つまり、山川先生の解釈ではなく、某スクールの解釈のほうが良さそうだということでしょうか。
制度(運用)があって、それに従っての法律の条文規定ではないのでしょうか。どちらとも筋が通るという曖昧な御回答には不安を感じます。
ありがとうございました。
taruuuu 2019-05-10 21:26:24
曖昧な回答はしていませんよ。
「適用しない」のが、「項全体」なのか「項の中の事業主に関する規定」なのか、という2つの考え方があって、どちらが正しいのか?がお尋ねのテーマですね?
このため、まず、2つの考え方に沿って条文を書き直してみました。
どちらかの考え方に沿って書き直した結果の法附則4条の3の内容が条文として筋が通らないなら、それをもって「こちらがおかしい」という根拠になりますから、結果が筋の通った条文になるのかならないのかを確かめるために、2つ並べて書いたのです。
しかし結果はそのような構文上の問題はありませんでした。
このため、書き直した結果は、どちらであっても筋の通った解釈ができると書いています。
しかしこれは、書き直した結果がそれぞれに筋が通った条文になるといっているだけで、「2つの考え方のどちらが正しいのか?」には触れていません。
その上で、私は「この法附則4条の3全体が「被保険者」と「事業主」という書き方になっていて、かつ10項が「事業主については」と言っていることから、(削除を入れた条文2)のように読むのだと考えた方が良さそうです。」と書いて、条文全体の書き方と、10項の内容から、私の考えを述べています。
ただ、私は20年開業していますが、高齢任意加入については、第1号厚生年金被保険者であっても、適用例を扱ったことはなく、みたこともありません。
高齢任意加入を実務で扱うことは少ないのです。
ですので、「実際の適用はどうなのか」ということは、年金機構や、共済のホームページやパンフレットから知ることになるのですが、第2号、第3号厚生年金被保険者についての、実際の適用についての情報を見たことがありません。

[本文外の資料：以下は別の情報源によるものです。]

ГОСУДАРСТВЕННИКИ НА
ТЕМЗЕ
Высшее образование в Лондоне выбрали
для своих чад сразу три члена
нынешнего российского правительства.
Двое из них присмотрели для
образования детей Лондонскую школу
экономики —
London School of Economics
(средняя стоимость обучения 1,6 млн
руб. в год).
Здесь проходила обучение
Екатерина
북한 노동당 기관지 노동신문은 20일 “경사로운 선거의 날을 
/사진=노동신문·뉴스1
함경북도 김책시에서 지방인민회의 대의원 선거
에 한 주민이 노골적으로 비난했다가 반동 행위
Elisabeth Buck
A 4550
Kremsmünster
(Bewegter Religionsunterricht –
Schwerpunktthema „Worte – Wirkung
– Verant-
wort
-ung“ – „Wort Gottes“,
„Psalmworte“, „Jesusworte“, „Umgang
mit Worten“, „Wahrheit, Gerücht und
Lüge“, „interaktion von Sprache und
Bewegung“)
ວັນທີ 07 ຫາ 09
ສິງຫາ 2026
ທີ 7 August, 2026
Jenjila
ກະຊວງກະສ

公務員についての再雇用は、常勤については65歳未満の場合がほとんどで、70歳以上で被保険者の条件を満たす方は少なく、さらに70歳以上で被保険者の条件を満たす公務員である方が「10年の受給資格期間を持っていない」の要件を満たすとなると、これは非常に限られます。
このため、ホームページやパンフレットでの記載が無いのだと思います。
このように現実の扱いについての情報がないため、「現実にどうなのかを知らないので、「こうだ」とお伝えすることができません」「断言できない」と言っているだけで、私の考えとしてどちらが正しいのかは明確に書いています。

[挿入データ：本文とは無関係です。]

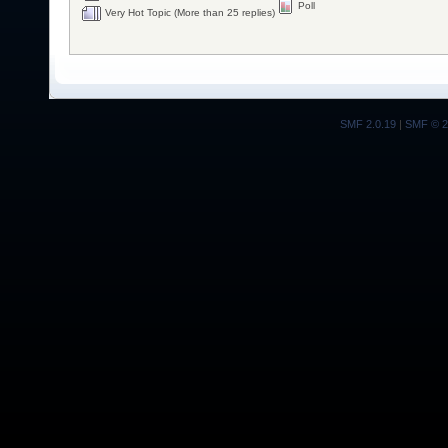
Poll
Very Hot Topic (More than 25 replies)
SMF 2.0.19
|
SMF © 2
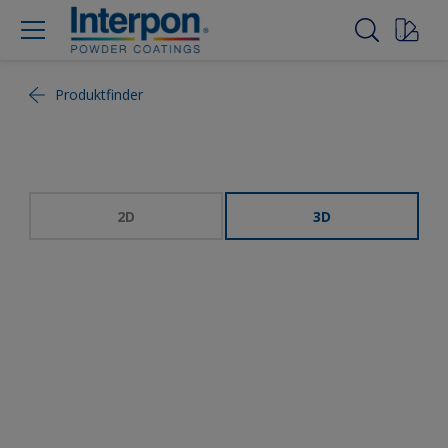
Produktfinder
2D
3D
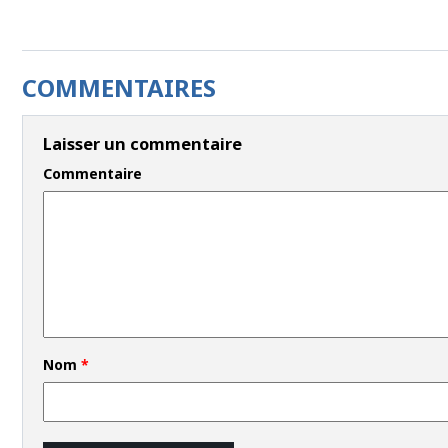
COMMENTAIRES
Laisser un commentaire
Commentaire
Nom
*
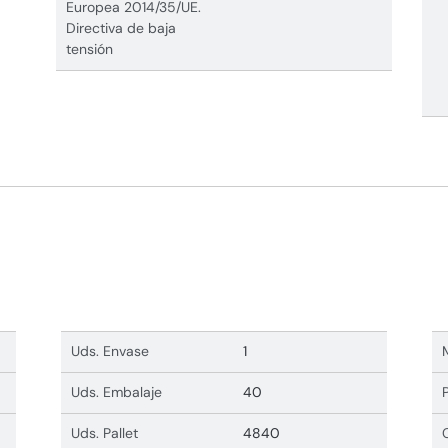
Europea 2014/35/UE.
Directiva de baja
tensión
Uds. Envase
1
Uds. Embalaje
40
Uds. Pallet
4840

なお、「制度(運用)があって、それに従っての法律の条文規定ではないのでしょうか。」と書かれていますが、そうとばかりは言えません。
もともと共済の加入年齢には原則的な上限がなく、公務員さんは70歳以上でも原則的に共済組合の組合員です。
一元化の前は70歳以上でも共済では長期年金の適用があり、掛金は労使折半だったのです.
このため、平成27年までは、共済においては「70歳以上の長期年金制度任意加入」なんか考える必要もなかったのです。

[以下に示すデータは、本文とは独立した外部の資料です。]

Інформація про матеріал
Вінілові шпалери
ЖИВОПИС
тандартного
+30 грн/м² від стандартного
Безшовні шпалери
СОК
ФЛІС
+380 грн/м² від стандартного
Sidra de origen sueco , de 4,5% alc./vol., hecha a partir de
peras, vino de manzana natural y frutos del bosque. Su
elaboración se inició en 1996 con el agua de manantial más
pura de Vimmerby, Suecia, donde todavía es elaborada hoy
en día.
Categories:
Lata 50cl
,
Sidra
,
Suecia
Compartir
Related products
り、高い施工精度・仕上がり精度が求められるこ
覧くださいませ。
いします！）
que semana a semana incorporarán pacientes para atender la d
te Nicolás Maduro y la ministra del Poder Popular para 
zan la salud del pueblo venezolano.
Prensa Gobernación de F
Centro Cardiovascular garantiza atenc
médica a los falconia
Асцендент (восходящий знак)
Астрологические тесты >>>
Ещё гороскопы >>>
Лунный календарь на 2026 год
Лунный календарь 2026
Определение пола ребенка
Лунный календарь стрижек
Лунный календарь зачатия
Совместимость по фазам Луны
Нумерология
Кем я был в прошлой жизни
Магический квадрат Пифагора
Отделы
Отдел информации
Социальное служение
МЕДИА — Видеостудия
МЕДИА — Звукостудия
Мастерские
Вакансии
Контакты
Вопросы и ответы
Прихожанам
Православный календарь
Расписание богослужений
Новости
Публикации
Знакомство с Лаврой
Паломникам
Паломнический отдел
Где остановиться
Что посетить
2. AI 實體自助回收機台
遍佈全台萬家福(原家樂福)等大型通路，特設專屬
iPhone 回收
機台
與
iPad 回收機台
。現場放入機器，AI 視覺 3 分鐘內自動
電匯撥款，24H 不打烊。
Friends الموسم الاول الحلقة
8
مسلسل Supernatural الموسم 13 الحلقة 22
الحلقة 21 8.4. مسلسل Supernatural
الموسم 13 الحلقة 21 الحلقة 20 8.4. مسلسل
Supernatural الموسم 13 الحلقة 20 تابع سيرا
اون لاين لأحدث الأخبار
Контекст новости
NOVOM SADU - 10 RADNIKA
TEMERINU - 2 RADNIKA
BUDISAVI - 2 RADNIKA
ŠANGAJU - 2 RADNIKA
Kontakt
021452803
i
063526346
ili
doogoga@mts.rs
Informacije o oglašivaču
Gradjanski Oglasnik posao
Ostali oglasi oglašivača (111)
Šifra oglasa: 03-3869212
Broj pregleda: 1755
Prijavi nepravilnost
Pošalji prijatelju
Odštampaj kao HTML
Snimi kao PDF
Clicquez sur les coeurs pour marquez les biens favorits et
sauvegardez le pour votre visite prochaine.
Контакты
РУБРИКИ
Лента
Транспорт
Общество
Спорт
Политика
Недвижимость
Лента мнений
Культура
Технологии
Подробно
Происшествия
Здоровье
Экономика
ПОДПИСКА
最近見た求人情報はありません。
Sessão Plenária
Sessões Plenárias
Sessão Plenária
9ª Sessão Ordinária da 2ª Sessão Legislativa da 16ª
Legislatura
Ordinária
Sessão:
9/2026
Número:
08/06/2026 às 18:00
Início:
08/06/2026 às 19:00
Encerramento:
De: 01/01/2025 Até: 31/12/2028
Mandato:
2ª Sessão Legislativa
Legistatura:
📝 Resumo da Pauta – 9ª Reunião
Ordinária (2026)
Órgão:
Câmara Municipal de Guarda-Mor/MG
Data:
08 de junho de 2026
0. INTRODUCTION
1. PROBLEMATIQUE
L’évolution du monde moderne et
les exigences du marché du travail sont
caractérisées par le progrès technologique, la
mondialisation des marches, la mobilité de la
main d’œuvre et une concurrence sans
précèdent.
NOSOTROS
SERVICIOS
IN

一元化によって共済の長期年金部分が切り離されて厚生年金保険になり、公務員さんは厚生年金保険の被保険者になったのですが、70歳以上の組合員は厚生年金保険の被保険者になりませんでした。
それまで年齢に関係なく長期年金制度の適用があった共済の組合員について、一元化によって70歳以上の組合員が長期年金制度の適用(厚生年金保険の被保険者)から外れ、かつ、厚生年金保険には高齢任意加入の制度が昔からあったのです。
この時点で、厚生年金保険法が第2号・第3号厚生年金保険被保険者の高齢任意加入をどのように扱うのかを、「決めざるを得ない状況」になりました。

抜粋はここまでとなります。